# TASK:
Skip the pictures, and retype the data below in full, exactly.

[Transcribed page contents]
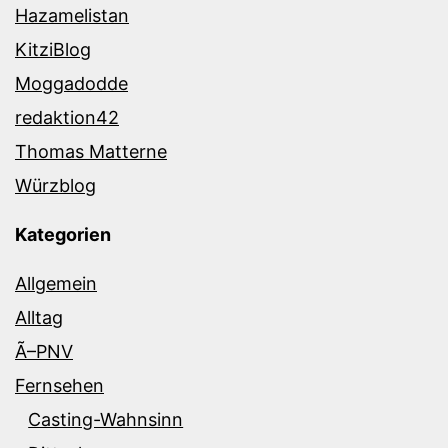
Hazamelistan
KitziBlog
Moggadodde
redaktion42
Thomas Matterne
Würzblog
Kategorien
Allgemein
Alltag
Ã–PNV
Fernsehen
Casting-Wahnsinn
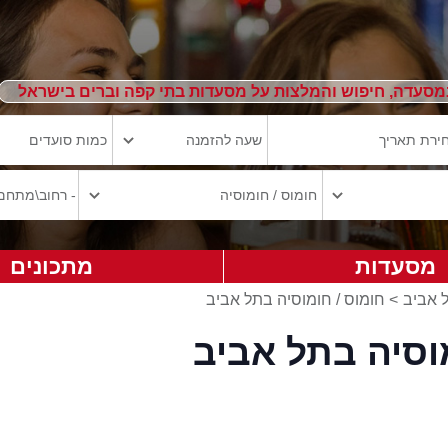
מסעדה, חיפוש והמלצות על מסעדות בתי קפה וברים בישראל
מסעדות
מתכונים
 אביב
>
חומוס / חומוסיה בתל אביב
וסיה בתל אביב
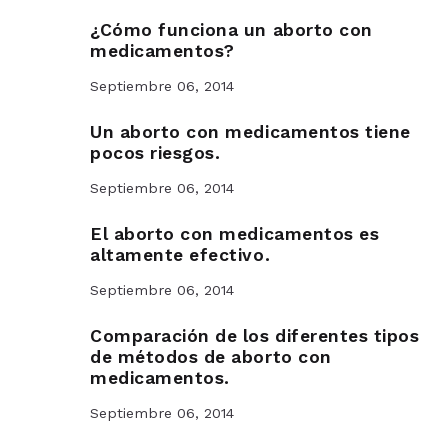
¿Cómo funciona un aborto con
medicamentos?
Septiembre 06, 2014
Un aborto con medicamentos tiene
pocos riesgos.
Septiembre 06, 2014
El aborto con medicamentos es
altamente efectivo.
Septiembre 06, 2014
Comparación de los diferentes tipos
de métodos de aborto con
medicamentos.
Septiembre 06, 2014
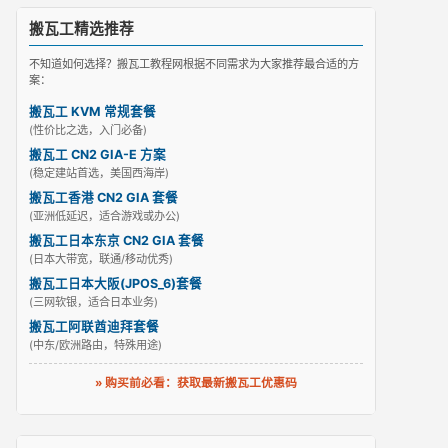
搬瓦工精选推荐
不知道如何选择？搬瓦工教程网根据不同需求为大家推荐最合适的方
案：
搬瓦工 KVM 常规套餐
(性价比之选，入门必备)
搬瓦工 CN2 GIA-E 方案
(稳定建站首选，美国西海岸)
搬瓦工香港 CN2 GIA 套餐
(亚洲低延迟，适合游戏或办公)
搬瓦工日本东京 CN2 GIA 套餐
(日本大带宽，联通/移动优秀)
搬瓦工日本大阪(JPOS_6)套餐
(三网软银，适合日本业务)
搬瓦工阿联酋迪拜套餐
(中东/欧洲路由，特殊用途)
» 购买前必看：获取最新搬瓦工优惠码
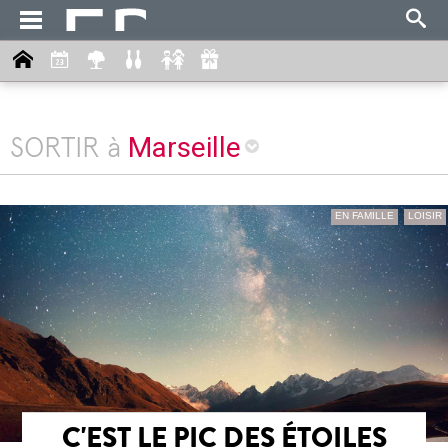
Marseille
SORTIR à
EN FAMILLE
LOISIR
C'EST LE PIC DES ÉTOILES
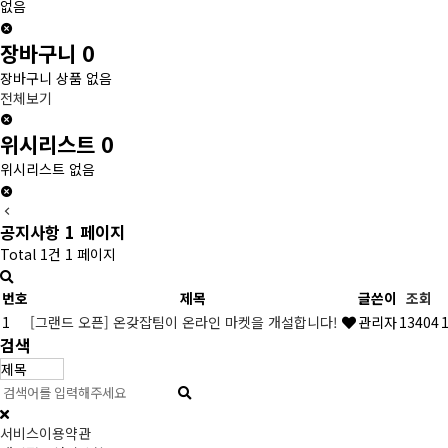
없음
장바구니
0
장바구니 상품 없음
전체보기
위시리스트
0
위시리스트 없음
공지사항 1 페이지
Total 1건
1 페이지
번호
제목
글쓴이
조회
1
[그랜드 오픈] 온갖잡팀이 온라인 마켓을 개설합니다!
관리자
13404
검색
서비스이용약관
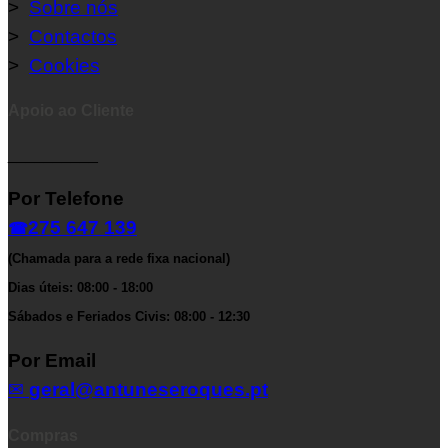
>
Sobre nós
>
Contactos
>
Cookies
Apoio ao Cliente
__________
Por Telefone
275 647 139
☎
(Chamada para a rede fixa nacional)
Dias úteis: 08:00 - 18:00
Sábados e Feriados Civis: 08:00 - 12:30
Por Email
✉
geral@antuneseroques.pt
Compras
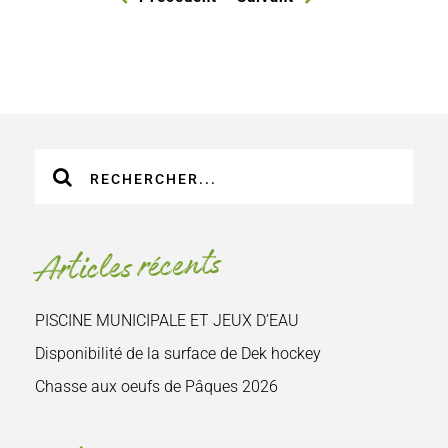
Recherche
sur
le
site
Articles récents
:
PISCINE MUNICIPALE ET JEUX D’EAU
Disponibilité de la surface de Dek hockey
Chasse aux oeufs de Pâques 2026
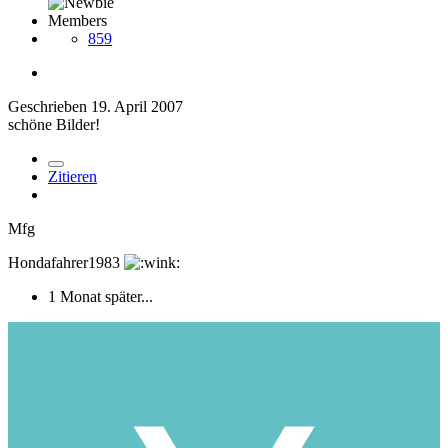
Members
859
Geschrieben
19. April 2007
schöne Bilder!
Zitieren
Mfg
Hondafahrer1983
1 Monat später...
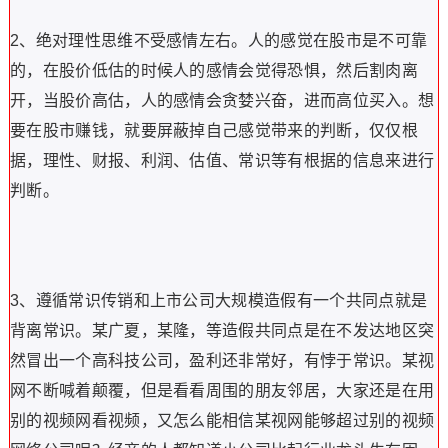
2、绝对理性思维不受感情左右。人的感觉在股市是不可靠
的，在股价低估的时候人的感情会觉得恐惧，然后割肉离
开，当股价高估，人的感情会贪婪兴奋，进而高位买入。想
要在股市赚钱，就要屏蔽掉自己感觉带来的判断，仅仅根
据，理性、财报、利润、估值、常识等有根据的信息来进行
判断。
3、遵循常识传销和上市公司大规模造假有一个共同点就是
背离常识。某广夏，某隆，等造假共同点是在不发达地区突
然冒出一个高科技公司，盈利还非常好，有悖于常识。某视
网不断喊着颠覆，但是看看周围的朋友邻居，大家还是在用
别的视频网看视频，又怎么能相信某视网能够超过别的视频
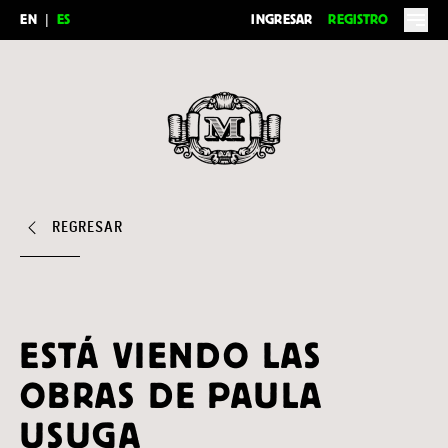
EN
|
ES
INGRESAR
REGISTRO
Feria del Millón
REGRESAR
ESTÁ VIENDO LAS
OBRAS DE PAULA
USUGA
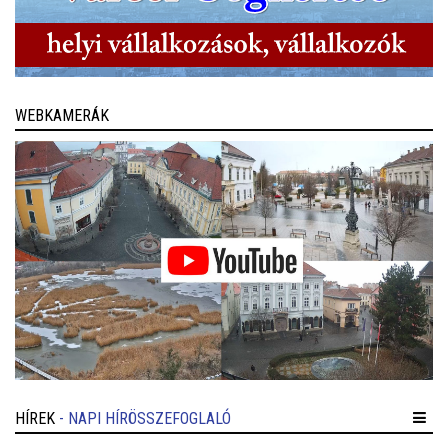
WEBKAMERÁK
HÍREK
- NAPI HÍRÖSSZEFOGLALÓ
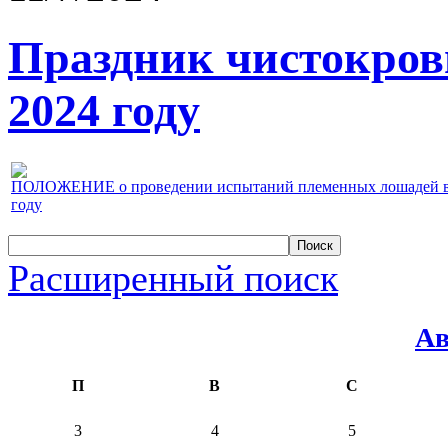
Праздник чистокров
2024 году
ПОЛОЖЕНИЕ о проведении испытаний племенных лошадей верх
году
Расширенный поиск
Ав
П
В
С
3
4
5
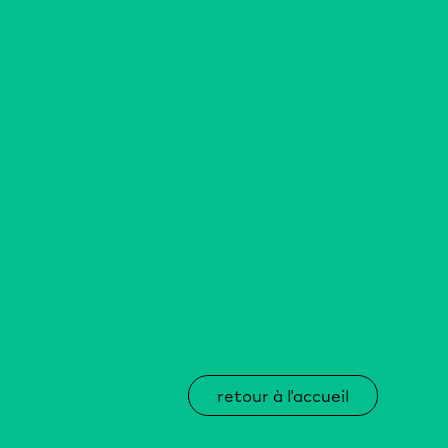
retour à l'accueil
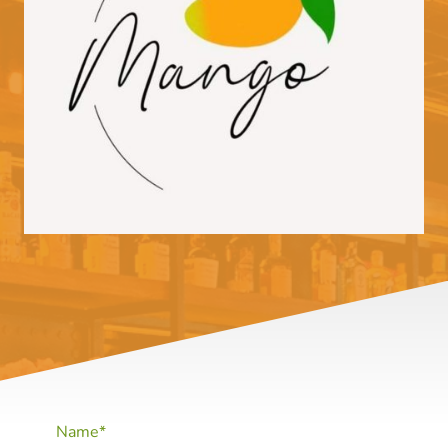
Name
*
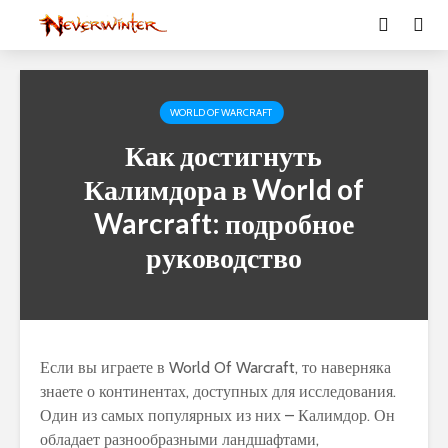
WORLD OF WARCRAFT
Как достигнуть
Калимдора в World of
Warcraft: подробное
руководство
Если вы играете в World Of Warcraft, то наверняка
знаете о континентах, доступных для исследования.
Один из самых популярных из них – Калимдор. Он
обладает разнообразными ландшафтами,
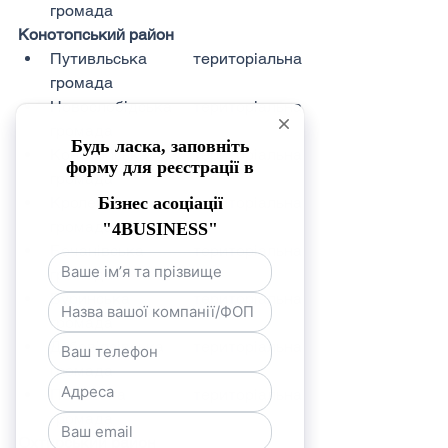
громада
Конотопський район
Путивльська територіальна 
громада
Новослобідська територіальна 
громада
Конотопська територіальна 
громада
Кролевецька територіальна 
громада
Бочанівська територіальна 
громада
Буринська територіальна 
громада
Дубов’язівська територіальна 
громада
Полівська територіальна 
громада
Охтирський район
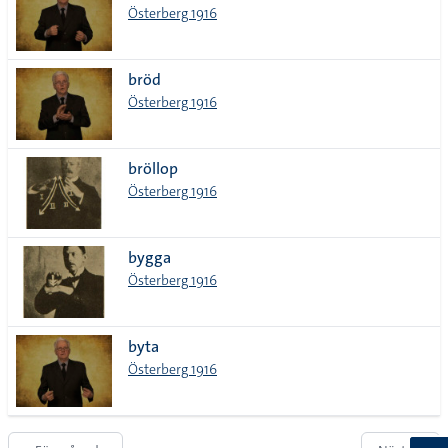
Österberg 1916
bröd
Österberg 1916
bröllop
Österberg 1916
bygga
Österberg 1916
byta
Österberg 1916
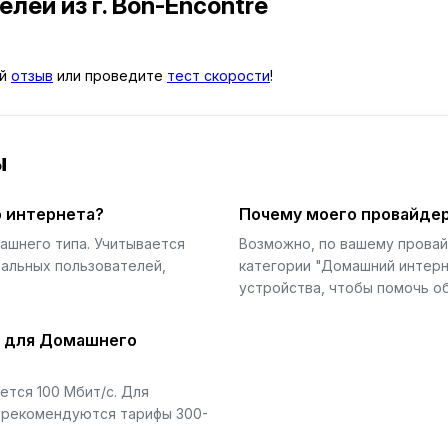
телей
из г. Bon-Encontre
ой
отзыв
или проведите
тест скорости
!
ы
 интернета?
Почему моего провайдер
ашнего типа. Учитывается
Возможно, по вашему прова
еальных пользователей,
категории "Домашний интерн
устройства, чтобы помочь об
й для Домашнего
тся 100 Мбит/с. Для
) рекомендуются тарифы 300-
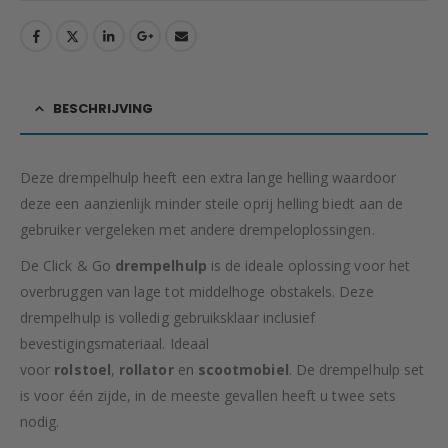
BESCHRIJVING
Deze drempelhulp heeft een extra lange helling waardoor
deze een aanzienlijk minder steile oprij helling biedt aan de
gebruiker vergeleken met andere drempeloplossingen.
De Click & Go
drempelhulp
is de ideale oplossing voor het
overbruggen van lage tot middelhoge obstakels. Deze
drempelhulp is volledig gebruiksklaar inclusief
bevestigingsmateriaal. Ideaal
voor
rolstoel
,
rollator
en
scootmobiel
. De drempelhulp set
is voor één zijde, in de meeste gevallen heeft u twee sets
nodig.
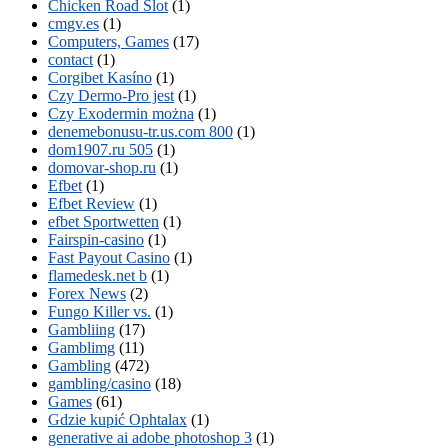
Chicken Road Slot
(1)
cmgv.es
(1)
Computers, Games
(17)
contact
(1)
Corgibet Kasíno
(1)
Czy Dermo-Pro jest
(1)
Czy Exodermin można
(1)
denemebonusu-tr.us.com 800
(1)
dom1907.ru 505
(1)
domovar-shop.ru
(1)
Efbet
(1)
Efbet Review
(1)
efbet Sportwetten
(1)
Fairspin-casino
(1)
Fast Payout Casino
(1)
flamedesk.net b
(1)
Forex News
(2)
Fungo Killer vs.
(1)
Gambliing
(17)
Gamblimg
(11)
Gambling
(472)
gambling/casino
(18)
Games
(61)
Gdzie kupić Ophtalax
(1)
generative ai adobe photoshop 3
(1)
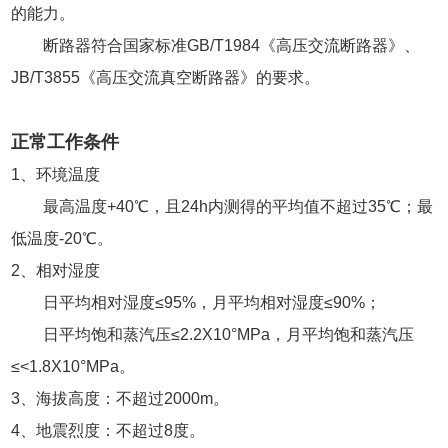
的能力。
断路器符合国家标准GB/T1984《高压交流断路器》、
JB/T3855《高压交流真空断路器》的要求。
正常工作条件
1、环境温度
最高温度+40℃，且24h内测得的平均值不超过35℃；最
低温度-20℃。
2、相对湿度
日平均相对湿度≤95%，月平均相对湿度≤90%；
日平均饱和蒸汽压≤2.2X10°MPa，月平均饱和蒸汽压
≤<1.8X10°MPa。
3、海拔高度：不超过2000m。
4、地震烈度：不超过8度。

# RESPONSE:
Hazamelistan
KitziBlog
Moggadodde
redaktion42
Thomas Matterne
Würzblog
Kategorien
Allgemein
Alltag
Ã–PNV
Fernsehen
Casting-Wahnsinn
מסעדה, חיפוש והמלצות על מסעדות בתי קפה וברים בישראל
מסעדות
מתכונים
 אביב
>
חומוס / חומוסיה בתל אביב
וסיה בתל אביב
¿Cómo funciona un aborto con
medicamentos?
Septiembre 06, 2014
Un aborto con medicamentos tiene
pocos riesgos.
Septiembre 06, 2014
El aborto con medicamentos es
altamente efectivo.
Septiembre 06, 2014
Comparación de los diferentes tipos
de métodos de aborto con
medicamentos.
Septiembre 06, 2014
搬瓦工精选推荐
不知道如何选择？搬瓦工教程网根据不同需求为大家推荐最合适的方
案：
搬瓦工 KVM 常规套餐
(性价比之选，入门必备)
搬瓦工 CN2 GIA-E 方案
(稳定建站首选，美国西海岸)
搬瓦工香港 CN2 GIA 套餐
(亚洲低延迟，适合游戏或办公)
搬瓦工日本东京 CN2 GIA 套餐
(日本大带宽，联通/移动优秀)
搬瓦工日本大阪(JPOS_6)套餐
(三网软银，适合日本业务)
搬瓦工阿联酋迪拜套餐
(中东/欧洲路由，特殊用途)
» 购买前必看：获取最新搬瓦工优惠码
Marseille
SORTIR à
EN FAMILLE
LOISIR
C'EST LE PIC DES ÉTOILES
없음
장바구니
0
장바구니 상품 없음
전체보기
위시리스트
0
위시리스트 없음
공지사항 1 페이지
Total 1건
1 페이지
번호
제목
글쓴이
조회
1
[그랜드 오픈] 온갖잡팀이 온라인 마켓을 개설합니다!
관리자
13404
검색
서비스이용약관
>
Sobre nós
>
Contactos
>
Cookies
Apoio ao Cliente
__________
Por Telefone
275 647 139
☎
(Chamada para a rede fixa nacional)
Dias úteis: 08:00 - 18:00
Sábados e Feriados Civis: 08:00 - 12:30
Por Email
✉
geral@antuneseroques.pt
Compras
Recherche
sur
le
site
Articles récents
:
PISCINE MUNICIPALE ET JEUX D’EAU
Disponibilité de la surface de Dek hockey
Chasse aux oeufs de Pâques 2026
Members
859
Geschrieben
19. April 2007
schöne Bilder!
Zitieren
Mfg
Hondafahrer1983
1 Monat später...
2、绝对理性思维不受感情左右。人的感觉在股市是不可靠
的，在股价低估的时候人的感情会觉得恐惧，然后割肉离
开，当股价高估，人的感情会贪婪兴奋，进而高位买入。想
要在股市赚钱，就要屏蔽掉自己感觉带来的判断，仅仅根
据，理性、财报、利润、估值、常识等有根据的信息来进行
判断。
3、遵循常识传销和上市公司大规模造假有一个共同点就是
背离常识。某广夏，某隆，等造假共同点是在不发达地区突
然冒出一个高科技公司，盈利还非常好，有悖于常识。某视
网不断喊着颠覆，但是看看周围的朋友邻居，大家还是在用
别的视频网看视频，又怎么能相信某视网能够超过别的视频
EN
|
ES
INGRESAR
REGISTRO
Feria del Millón
REGRESAR
ESTÁ VIENDO LAS
OBRAS DE PAULA
USUGA
WEBKAMERÁK
HÍREK
- NAPI HÍRÖSSZEFOGLALÓ
Праздник чистокров
2024 году
ПОЛОЖЕНИЕ о проведении испытаний племенных лошадей верх
году
Расширенный поиск
Ав
П
В
С
3
4
5
retour à l'accueil
Name
*
WORLD OF WARCRAFT
Как достигнуть
Калимдора в World of
Warcraft: подробное
руководство
Если вы играете в World Of Warcraft, то наверняка
знаете о континентах, доступных для исследования.
Один из самых популярных из них – Калимдор. Он
обладает разнообразными ландшафтами,
громада
Конотопський район
Путивльська територіальна 
громада
Новослобідська територіальна 
громада
Конотопська територіальна 
громада
Кролевецька територіальна 
громада
Бочанівська територіальна 
громада
Буринська територіальна 
громада
Дубов’язівська територіальна 
громада
Полівська територіальна 
громада
Охтирський район
Österberg 1916
bröd
Österberg 1916
bröllop
Österberg 1916
bygga
Österberg 1916
byta
Österberg 1916
телей
из г. Bon-Encontre
ой
отзыв
или проведите
тест скорости
!
ы
 интернета?
Почему моего провайдер
ашнего типа. Учитывается
Возможно, по вашему прова
еальных пользователей,
категории "Домашний интерн
устройства, чтобы помочь об
й для Домашнего
тся 100 Мбит/с. Для
) рекомендуются тарифы 300-
BESCHRIJVING
Deze drempelhulp heeft een extra lange helling waardoor
deze een aanzienlijk minder steile oprij helling biedt aan de
gebruiker vergeleken met andere drempeloplossingen.
De Click & Go
drempelhulp
is de ideale oplossing voor het
overbruggen van lage tot middelhoge obstakels. Deze
drempelhulp is volledig gebruiksklaar inclusief
bevestigingsmateriaal. Ideaal
voor
rolstoel
,
rollator
en
scootmobiel
. De drempelhulp set
is voor één zijde, in de meeste gevallen heeft u twee sets
nodig.
Chicken Road Slot
(1)
cmgv.es
(1)
Computers, Games
(17)
contact
(1)
Corgibet Kasíno
(1)
Czy Dermo-Pro jest
(1)
Czy Exodermin można
(1)
denemebonusu-tr.us.com 800
(1)
dom1907.ru 505
(1)
domovar-shop.ru
(1)
Efbet
(1)
Efbet Review
(1)
efbet Sportwetten
(1)
Fairspin-casino
(1)
Fast Payout Casino
(1)
flamedesk.net b
(1)
Forex News
(2)
Fungo Killer vs.
(1)
Gambliing
(17)
Gamblimg
(11)
Gambling
(472)
gambling/casino
(18)
Games
(61)
Gdzie kupić Ophtalax
(1)
generative ai adobe photoshop 3
(1)
的能力。
断路器符合国家标准GB/T1984《高压交流断路器》、
JB/T3855《高压交流真空断路器》的要求。
正常工作条件
1、环境温度
最高温度+40℃，且24h内测得的平均值不超过35℃；最
低温度-20℃。
2、相对湿度
日平均相对湿度≤95%，月平均相对湿度≤90%；
日平均饱和蒸汽压≤2.2X10°MPa，月平均饱和蒸汽压
≤<1.8X10°MPa。
3、海拔高度：不超过2000m。
4、地震烈度：不超过8度。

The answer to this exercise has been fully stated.